Lado B

“Quando se vence, dá-se mais mérito ao talento, mas não se olha para a organização. Quando se perde, colocam culpa na falta de organização, mas não na falta de talento, e sempre será assim”. Esta frase é de Ricardo Teixeira, ex-Presidente da Confederação Brasileira de Futebol, um dos cinco nomes mais falados do Brasil, que ocupava um dos cargos mais importantes do País, como presidente do organismo máximo da modalidade mais popular da nação e do planeta. Lidava aproximadamente com 200 milhões de apaixonados.

Sob denúncias de tráfico de influência, corrupção dentre outros escândalos, Ricardo Teixeira renunciou ontem à Presidência da CBF. Não falaremos aqui sobre estes temas, para isso já basta toda a imprensa. Ademais, é uma entidade privada, sem a necessidade de levar ao público a sua prestação de contas. Entretanto, falamos sobre o trabalho dele com a Seleção Brasileira de futebol, um dos produtos da CBF.

E realmente um produto. Na administração dele, o futebol brasileiro tornou-se definitivamente um produto e ganhou corpos do mundo inteiro que vestem a camisa do Brasil, quer seja em um Mundial de futebol, em encontro com amigos ou em uma balada. Obviamente, com contratos de patrocínio, o Brasil conseguiu uma maior projeção mundial. Em função disso, não convém mais fazer jogos no País: o estrangeiro é tão fanático quanto o brasileiro pela Seleção, menos contestador (o que sugere um ambiente menos hostil) e está disposto a pagar muito mais caro pelo ingresso do que um brasileiro comum.

Recebeu uma instituição falida em 1989 e a transfere financeiramente bem saudável. De títulos, só falta a medalha de ouro Olímpica. Seleções adulta e de base, com todo o suporte e infra-estrutura necessários para estarem nos lugares mais altos das competições. A CBF é sim exemplo de administração esportiva em como ela reverte os seus recursos em benefícios para atletas (em serviço da CBF) e funcionários, haja vista a antiga Granja Comary, a nova sede da instituição na Barra da Tijuca e o novo centro de alto-rendimento, no Rio de Janeiro.

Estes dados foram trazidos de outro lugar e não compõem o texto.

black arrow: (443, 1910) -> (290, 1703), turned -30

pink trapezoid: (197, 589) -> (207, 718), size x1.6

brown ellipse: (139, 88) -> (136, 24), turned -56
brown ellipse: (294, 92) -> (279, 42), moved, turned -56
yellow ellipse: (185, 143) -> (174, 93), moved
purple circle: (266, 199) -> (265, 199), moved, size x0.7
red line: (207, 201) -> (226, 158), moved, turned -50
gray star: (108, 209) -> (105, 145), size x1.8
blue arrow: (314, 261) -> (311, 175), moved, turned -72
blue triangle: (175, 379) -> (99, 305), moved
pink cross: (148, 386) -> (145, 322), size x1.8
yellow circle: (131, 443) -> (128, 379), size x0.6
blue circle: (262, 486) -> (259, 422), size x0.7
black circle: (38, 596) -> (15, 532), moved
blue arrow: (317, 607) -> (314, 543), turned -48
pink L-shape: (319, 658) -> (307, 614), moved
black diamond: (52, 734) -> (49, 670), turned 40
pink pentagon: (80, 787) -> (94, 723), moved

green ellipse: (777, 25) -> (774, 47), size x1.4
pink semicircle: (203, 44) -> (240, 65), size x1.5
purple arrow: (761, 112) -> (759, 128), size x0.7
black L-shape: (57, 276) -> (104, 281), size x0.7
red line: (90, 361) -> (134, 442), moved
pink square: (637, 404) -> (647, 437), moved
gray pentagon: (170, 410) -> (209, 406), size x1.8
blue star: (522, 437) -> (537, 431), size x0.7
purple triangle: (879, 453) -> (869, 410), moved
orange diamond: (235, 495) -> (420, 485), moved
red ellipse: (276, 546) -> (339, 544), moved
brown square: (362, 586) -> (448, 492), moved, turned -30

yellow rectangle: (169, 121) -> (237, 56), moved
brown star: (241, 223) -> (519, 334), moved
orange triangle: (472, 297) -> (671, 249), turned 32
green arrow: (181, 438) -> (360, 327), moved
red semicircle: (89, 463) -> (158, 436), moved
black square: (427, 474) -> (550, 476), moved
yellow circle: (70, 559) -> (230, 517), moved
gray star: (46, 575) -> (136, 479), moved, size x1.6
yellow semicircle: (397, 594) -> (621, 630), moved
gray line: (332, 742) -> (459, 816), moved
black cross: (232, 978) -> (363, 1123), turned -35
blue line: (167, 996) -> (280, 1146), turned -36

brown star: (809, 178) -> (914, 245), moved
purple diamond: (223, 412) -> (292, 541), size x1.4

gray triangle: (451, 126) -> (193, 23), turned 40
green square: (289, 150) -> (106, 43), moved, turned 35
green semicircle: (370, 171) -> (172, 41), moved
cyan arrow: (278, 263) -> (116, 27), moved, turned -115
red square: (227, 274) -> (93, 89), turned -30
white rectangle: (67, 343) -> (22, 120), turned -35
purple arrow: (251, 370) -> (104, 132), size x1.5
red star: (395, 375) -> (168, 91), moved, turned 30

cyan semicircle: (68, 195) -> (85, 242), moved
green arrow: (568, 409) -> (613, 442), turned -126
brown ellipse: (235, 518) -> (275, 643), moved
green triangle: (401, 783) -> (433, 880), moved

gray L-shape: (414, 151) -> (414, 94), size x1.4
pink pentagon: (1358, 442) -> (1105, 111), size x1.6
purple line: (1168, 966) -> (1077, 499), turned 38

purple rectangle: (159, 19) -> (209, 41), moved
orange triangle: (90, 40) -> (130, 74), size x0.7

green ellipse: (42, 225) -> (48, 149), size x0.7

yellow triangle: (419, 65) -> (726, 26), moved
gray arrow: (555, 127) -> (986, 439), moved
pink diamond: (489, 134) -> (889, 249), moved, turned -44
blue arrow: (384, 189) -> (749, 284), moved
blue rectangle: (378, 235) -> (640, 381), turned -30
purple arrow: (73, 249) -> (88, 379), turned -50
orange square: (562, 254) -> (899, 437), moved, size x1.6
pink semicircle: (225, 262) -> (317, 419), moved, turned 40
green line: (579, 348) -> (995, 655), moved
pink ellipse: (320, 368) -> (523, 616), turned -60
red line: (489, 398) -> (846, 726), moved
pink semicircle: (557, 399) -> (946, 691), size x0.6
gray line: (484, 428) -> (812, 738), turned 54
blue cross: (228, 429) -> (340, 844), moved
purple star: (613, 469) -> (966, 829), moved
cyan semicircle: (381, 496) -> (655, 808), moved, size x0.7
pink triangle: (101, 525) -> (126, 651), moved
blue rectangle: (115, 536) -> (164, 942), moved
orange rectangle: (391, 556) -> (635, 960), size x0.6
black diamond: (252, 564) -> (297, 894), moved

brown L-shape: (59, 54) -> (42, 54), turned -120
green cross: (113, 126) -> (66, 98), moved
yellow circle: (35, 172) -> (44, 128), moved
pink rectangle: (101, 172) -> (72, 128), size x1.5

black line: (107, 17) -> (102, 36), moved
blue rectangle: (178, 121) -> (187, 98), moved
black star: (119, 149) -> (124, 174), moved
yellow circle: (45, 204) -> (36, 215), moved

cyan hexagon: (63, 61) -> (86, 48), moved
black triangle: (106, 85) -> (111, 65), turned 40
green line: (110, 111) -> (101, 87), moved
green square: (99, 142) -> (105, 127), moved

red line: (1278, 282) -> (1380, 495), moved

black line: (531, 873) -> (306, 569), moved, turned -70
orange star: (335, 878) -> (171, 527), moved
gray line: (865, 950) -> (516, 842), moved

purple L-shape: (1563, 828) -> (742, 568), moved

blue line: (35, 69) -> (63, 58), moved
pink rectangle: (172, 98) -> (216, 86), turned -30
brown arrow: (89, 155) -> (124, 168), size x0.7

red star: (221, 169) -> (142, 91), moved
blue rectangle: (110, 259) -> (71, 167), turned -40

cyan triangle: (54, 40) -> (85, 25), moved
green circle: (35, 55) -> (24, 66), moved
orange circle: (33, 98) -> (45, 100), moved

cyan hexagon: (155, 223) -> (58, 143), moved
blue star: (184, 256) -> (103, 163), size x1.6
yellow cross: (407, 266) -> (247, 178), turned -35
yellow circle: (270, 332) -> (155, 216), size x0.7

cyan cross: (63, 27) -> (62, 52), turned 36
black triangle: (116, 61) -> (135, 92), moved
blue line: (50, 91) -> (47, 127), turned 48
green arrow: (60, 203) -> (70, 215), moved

Realmente quando se ganha, só se vê o talento dos jogadores, porque é só isso que é mostrado pela TV ou visto no estádio. Não se vê a organização/trabalho que faz com que o jogador seja colocado em campo, o ‘Lado B’. Realmente quando se perde, colocam culpa numa suposta falta de organização e não na ausência do talento. Para a ausência do talento, há a desculpa de haver ‘altos e baixos’

1 Response to “Lado B”


  1. 1 Domingos Arthur 17/03/2012 às 11:57 am

    Concordo Virgilio com todo o texto, afinal voce mostrou o outro lado da bola da CBF, claro que nao da pra esquecer todas as acusacoes contra o Sr. Ricardo, viu se enfraquecendo sua imagem, qdo perdeu muitos aliados na Fifa, e em terras brasileiras nao tendo apoio da Dilma, sendo esquecido pela imagem do Pele, solicitada pela Presidenta e tambem a assustadora queda do MInistro do Esporte, com esses fatos e e com a imprensa esportiva quase “inimiga”, o presidente da CBF se viu acoado, e com um afastamento, preferiu deixar o projeto forte da CBF pra Marin.
    Ja no quesito de investimentos, infra-estrutura, realmente sao fantasticos, se analisarmos todos os itens que vc mencionou, a Granja Comari, a divisao de gerencias entre as categorias, a venda do futebol brasileiro para o exterior, para uma empresa especifica, algo tambem praticado pela AFA – Argentina, a estrutura administrativa, etc.

    Mas ainda vejo algo de errado, nao sendo pessimista, mas realista, alguns jogadores sendo convocados por qual pretexto, caso de Ronaldo Gaucho;

    Amistosos com paises fraquissimos, janelas de transferencia, ainda desorganizada, campeonatos com jogos marcados na mesma data de amistosos entre selecoes, enfim ainda ha muito por ser feito, o que entristece a sociedade brasileira, fica pra questao da falta de transparencia entre presidente da CBF e os projetos de futebol, apesar da CBF nao precisr declarar nenhuma virgula, simplesmente por nao ser um orgao publico.